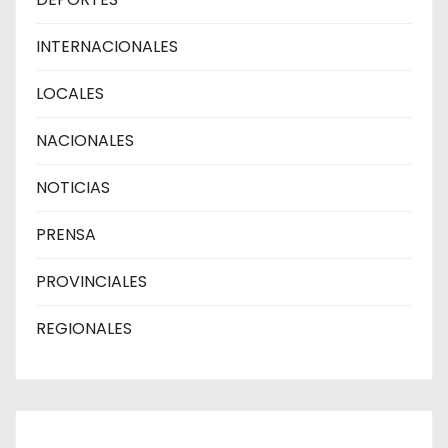
INTERNACIONALES
LOCALES
NACIONALES
NOTICIAS
PRENSA
PROVINCIALES
REGIONALES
════
### [What the task asks]
Exactly as they stand, the entries must be written out again, pictures excluded.

### [Solution to the exercise]
INTERNACIONALES
LOCALES
NACIONALES
NOTICIAS
PRENSA
PROVINCIALES
REGIONALES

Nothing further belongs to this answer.